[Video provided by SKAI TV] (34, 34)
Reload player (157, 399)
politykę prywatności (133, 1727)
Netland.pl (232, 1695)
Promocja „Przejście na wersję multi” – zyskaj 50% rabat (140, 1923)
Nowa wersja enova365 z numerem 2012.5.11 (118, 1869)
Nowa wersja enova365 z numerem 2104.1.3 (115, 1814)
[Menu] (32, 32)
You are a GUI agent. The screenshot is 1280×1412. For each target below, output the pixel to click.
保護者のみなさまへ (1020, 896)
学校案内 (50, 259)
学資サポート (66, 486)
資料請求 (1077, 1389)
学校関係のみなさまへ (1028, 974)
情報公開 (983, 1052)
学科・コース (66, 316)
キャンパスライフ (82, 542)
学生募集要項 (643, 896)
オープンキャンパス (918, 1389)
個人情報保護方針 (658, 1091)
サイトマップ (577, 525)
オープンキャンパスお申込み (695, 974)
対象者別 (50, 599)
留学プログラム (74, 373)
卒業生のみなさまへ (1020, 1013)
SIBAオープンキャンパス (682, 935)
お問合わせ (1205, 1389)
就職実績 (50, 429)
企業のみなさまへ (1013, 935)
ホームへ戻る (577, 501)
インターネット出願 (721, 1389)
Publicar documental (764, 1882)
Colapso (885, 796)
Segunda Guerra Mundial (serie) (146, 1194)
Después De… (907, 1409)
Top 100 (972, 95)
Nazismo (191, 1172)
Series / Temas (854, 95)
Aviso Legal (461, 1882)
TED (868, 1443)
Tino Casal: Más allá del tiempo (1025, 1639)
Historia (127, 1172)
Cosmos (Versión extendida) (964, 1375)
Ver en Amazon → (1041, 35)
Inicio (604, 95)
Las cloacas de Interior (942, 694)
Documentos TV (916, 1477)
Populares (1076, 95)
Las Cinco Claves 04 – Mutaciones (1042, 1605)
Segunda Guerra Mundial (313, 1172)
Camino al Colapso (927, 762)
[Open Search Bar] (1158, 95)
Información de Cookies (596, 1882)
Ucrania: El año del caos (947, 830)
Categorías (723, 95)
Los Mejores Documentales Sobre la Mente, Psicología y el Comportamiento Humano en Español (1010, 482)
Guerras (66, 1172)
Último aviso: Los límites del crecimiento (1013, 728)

▸ **PROBLEM TO WORK ON**:
Search the records for the word "wersja". Copy every line that has it.

▸ **SOLUTION FOR THIS TASK**:
Nowa wersja enova365 z numerem 2012.5.11 (118, 1869)
Nowa wersja enova365 z numerem 2104.1.3 (115, 1814)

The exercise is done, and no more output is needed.